Desoneração da Folha das empresas: eficiente para transferir renda para os ricos, por Lauro Mattei

Que determinava a extinção da contribuição previdenciária patronal, a extinção da contribuição da CIDE e para o Sistema S.

Desoneração da Folha das empresas: política cara, porém eficiente para transferir renda para os ricos

por Lauro Mattei[1]

No início de 2024 o assunto da desoneração da folha de pagamento das empresas de 17 setores de atividades econômicas[2] que, segundo eles são os que mais geram emprego no país, voltou ao centro do debate político nacional. Este é um sistema tributário que estava em vigor desde 2012, cuja vigência acabou em 31.12.2023. Ao longo desse período passou por diversas alterações, chegando ao ponto de ter sido alterado no primeiro ano do segundo Governo Dilma para 59 setores. Mas em 2018 o Governo Temer reduziu para os atuais 17 setores, estipulando que tal política terminaria ao final de 2020. Desde então tal benefício vinha sendo concedido anualmente, sendo que ao final de 2022 o mesmo foi ampliado até dezembro de 2023. De um modo geral, essa desoneração da folha determinava a extinção da contribuição previdenciária patronal, a extinção da contribuição da CIDE (Contribuição de Intervenções no Domínio Econômico) e extinção da contribuição para o Sistema S.

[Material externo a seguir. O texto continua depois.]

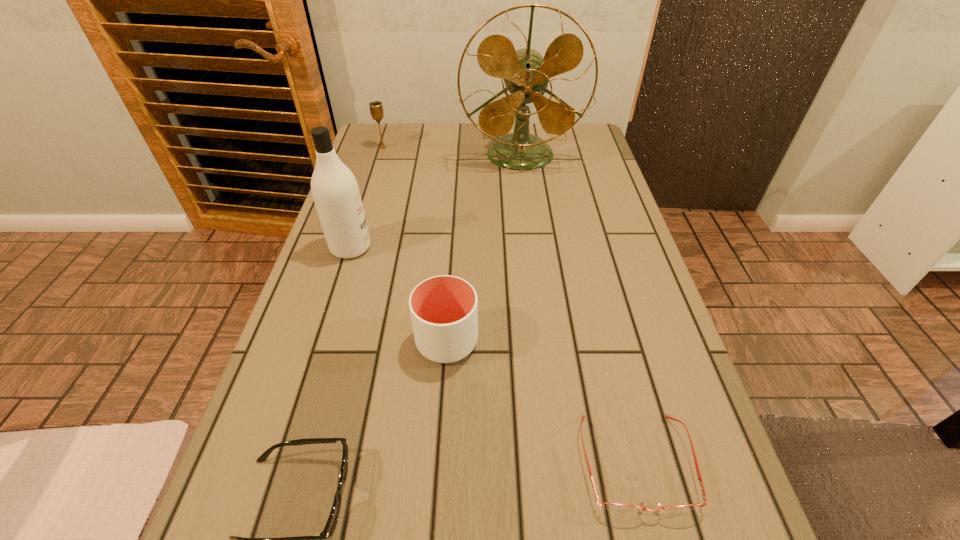 Identify the location of the tallest object. (526, 73).

Where is `the fourth nearest object`? the fourth nearest object is located at coordinates (336, 194).

Locate an element on the screen. shampoo is located at coordinates (336, 194).

Image resolution: width=960 pixels, height=540 pixels. Identify the location of the fourth shortest object. (376, 108).

Locate an element on the screen. Image resolution: width=960 pixels, height=540 pixels. the third shortest object is located at coordinates (444, 309).

At what (x,y) coordinates should I click in order to perform the action: click on cup. Please return your answer as a coordinate pair (x, y). The height and width of the screenshot is (540, 960). Looking at the image, I should click on (444, 309).

Where is `the shortest object`? the shortest object is located at coordinates (616, 507).

I want to click on the right spectacles, so click(x=616, y=507).

The height and width of the screenshot is (540, 960). Find the location of `vacant space located 0.170m in front of the fan, directing air flow`. vacant space located 0.170m in front of the fan, directing air flow is located at coordinates (527, 210).

Locate an element on the screen. vacant space located on the front-facing side of the shampoo is located at coordinates (532, 247). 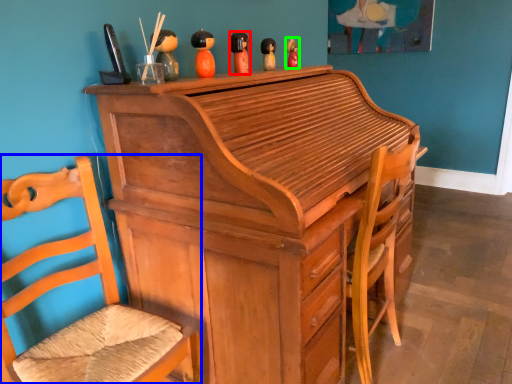 Question: Which object is positioned closest to toy (highlighted by a red box)? Select from chair (highlighted by a blue box) and toy (highlighted by a green box).

Choices:
 (A) chair
 (B) toy

Answer: (B) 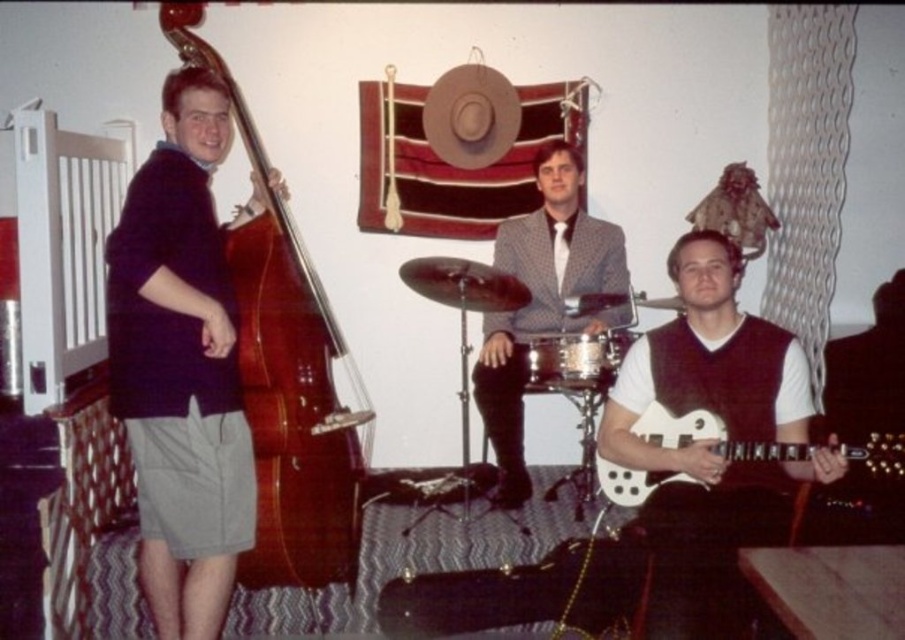 Question: Where is white glossy electric guitar at center located in relation to shiny silver drum at center in the image?

Choices:
 (A) below
 (B) above

Answer: (B)

Question: Among these objects, which one is nearest to the camera?

Choices:
 (A) white glossy electric guitar at center
 (B) matte black shirt at left
 (C) white glossy electric guitar at lower right
 (D) shiny silver drum at center

Answer: (C)

Question: Which is farther from the shiny silver drum at center?

Choices:
 (A) polka dot fabric suit at center
 (B) white glossy electric guitar at center

Answer: (B)

Question: Can you confirm if matte black shirt at left is thinner than shiny silver drum at center?

Choices:
 (A) no
 (B) yes

Answer: (A)

Question: Does white glossy electric guitar at center appear on the left side of shiny silver drum at center?

Choices:
 (A) yes
 (B) no

Answer: (B)

Question: Which point is farther to the camera?

Choices:
 (A) polka dot fabric suit at center
 (B) glossy wood cello at left
 (C) white glossy electric guitar at center

Answer: (A) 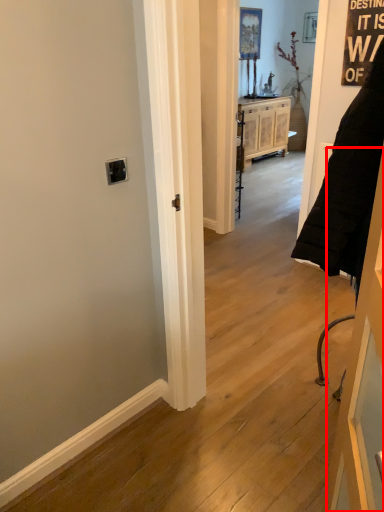 Question: Considering the relative positions of door (annotated by the red box) and cabinetry in the image provided, where is door (annotated by the red box) located with respect to the staircase?

Choices:
 (A) left
 (B) right

Answer: (A) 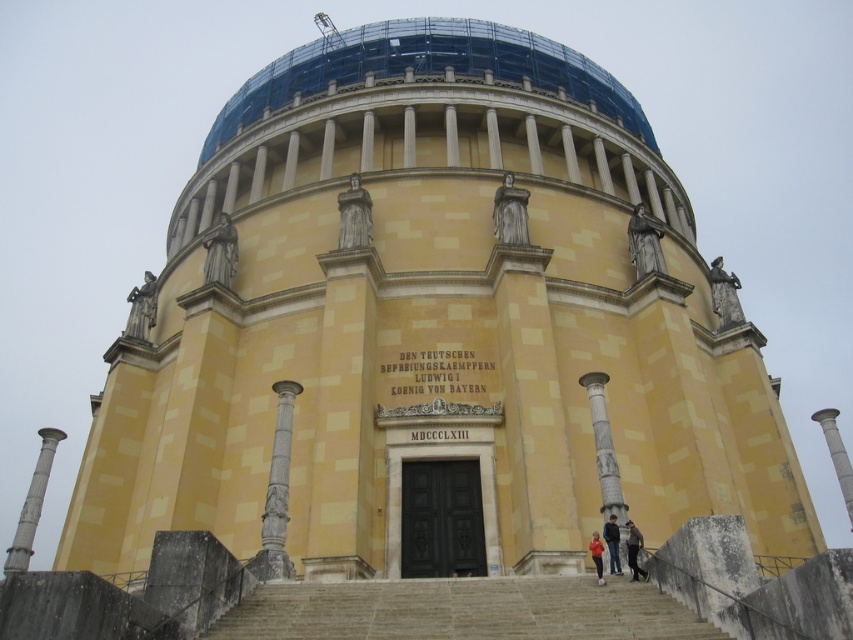 Question: Is white marble column at center smaller than white marble column at lower left?

Choices:
 (A) no
 (B) yes

Answer: (B)

Question: Which object appears closest to the camera in this image?

Choices:
 (A) dark blue jeans at lower center
 (B) stone stairs at center
 (C) white marble column at right

Answer: (B)

Question: Which point is farther to the camera?

Choices:
 (A) blue denim jeans at lower center
 (B) white marble column at right
 (C) transparent glass dome at upper center

Answer: (C)

Question: Is white marble column at center thinner than blue denim jeans at lower center?

Choices:
 (A) no
 (B) yes

Answer: (A)

Question: Estimate the real-world distances between objects in this image. Which object is farther from the blue denim jeans at lower center?

Choices:
 (A) white marble column at center
 (B) white marble column at lower left
 (C) dark blue jeans at lower center

Answer: (B)

Question: Is transparent glass dome at upper center thinner than white marble column at right?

Tal medida reduzia a contribuição previdenciária das empresas desses setores econômicos de 20% para uma alíquota que variava de 1% a 4,5% (no segundo período do programa) sobre a receita bruta de cada empresa. Somente nos primeiros quatro anos do programa (2012-2015) essa renúncia tributária atingiu a cifra de R$ 25 bilhões, com impactos diretos sobre o sistema de financiamento da Previdência Social. Dados relativos apenas ao ano de 2023 revelaram que a queda na arrecadação do Governo Federal foi da ordem de R$ 9,2 bilhões.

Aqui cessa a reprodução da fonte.